View more stories by categories: Data View more stories by categories: DataBits

IMCR Header

 

By Kristin Vanderbilt (EDI) & Colin Smith (EDI)

Scientists, students, and information management professionals often find themselves in need of code or software to help clean, process, document, and manage data. The Information Management Code Registry (IMCR) aims to make it easier to find existing tools by guiding users to discover software that performs the functions they require. The IMCR has scoured code repositories and located 187 open source programs, typically written in R or Python, to include in the registry.
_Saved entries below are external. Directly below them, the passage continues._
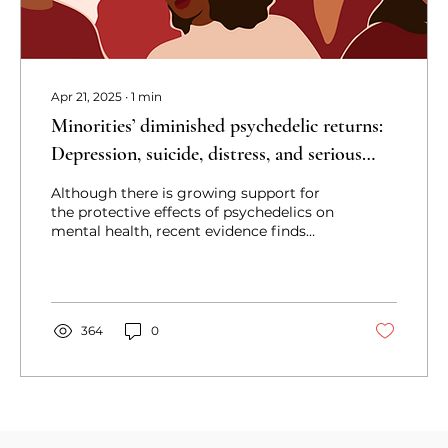
Apr 21, 2025
∙
1
min
Minorities’ diminished psychedelic returns:
Depression, suicide, distress, and serious
mental illness
Although there is growing support for
the protective effects of psychedelics on
mental health, recent evidence finds
racial and ethnic minorities gain fewer
benefits.
364
0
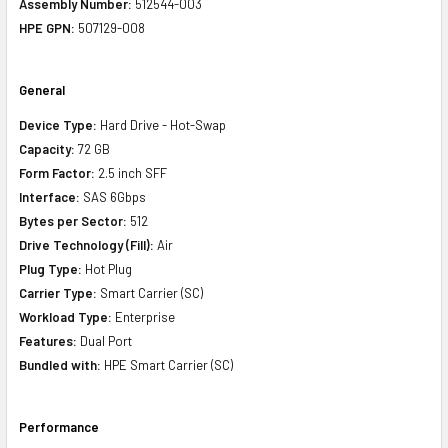
Assembly Number:
512544-003
HPE GPN:
507129-008
General
Device Type:
Hard Drive - Hot-Swap
Capacity:
72 GB
Form Factor:
2.5 inch SFF
Interface:
SAS 6Gbps
Bytes per Sector:
512
Drive Technology (Fill):
Air
Plug Type:
Hot Plug
Carrier Type:
Smart Carrier (SC)
Workload Type:
Enterprise
Features:
Dual Port
Bundled with:
HPE Smart Carrier (SC)
Performance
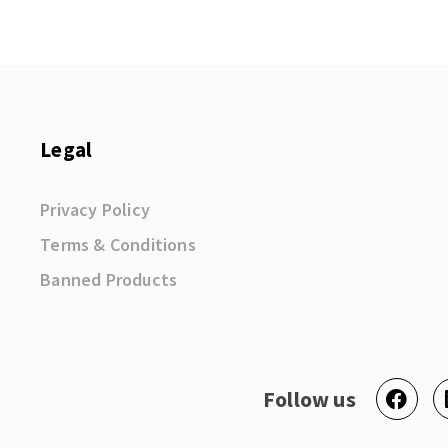
Legal
Privacy Policy
Terms & Conditions
Banned Products
Follow us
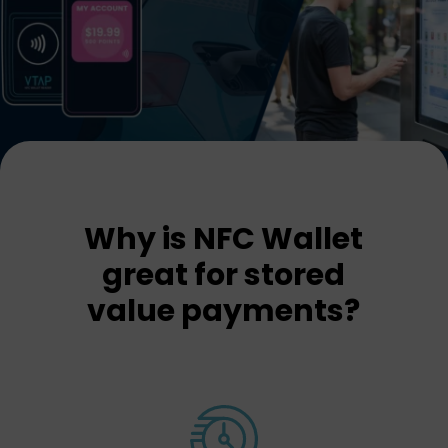
Why is NFC Wallet
great for stored
value payments?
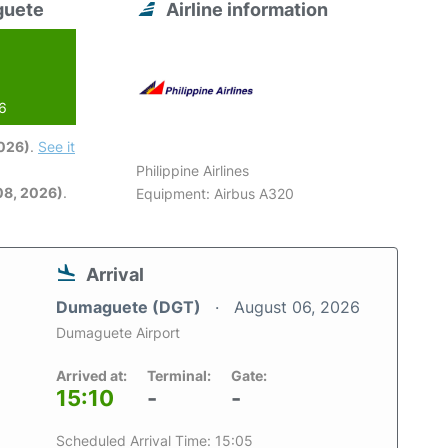
guete
Airline information
26
2026)
.
See it
Philippine Airlines
08, 2026)
.
Equipment: Airbus A320
Arrival
Dumaguete (DGT)
August 06, 2026
Dumaguete Airport
Arrived at:
Terminal:
Gate:
15:10
-
-
Scheduled Arrival Time: 15:05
The IMCR is implemented in OntoSoft, a framework for creating software catalogs developed by the NSF EarthCube project (Gil et al. 2015). OntoSoft is intended to describe software written by scientists themselves. OntoSoft allows users to specify detailed metadata about catalog entries to improve software discovery and reuse. Metadata are divided into six categories, and the Ontosoft display for a particular software includes a pie chart showing how much metadata in each of those six categories has been completed (Figure 1). The greener the pie piece, the more metadata has been entered for that category.

 

Image of IMCR interface

Figure 1. The IMCR entry for the R package ecocomDP in OntoSoft indicates with the figure on the right side that metadata have been provided to help a user 1) identify software, 2) understand and assess software, 3) execute software, 4) get support for the software, 5) do research with the software, and 6) update the software.

The IMCR has developed a controlled vocabulary of terms to use to describe the software, often according to its intended use. This allows the IMCR to be indexed on these terms, greatly improving discoverability. This vocabulary is maintained in TemaTres, an open source vocabulary server (Gonzalez-Aguilar et al. 2012)  (Figure 2). The terms in the IMCR Thesaurus are aligned with selected terms from other vocabularies, including the Software Ontology (SWO) (Malone et al. 2014), the Global Change Master Directory (GCMD) (Lief et al. 2005), and the LTER Controlled Vocabulary (Porter 2010).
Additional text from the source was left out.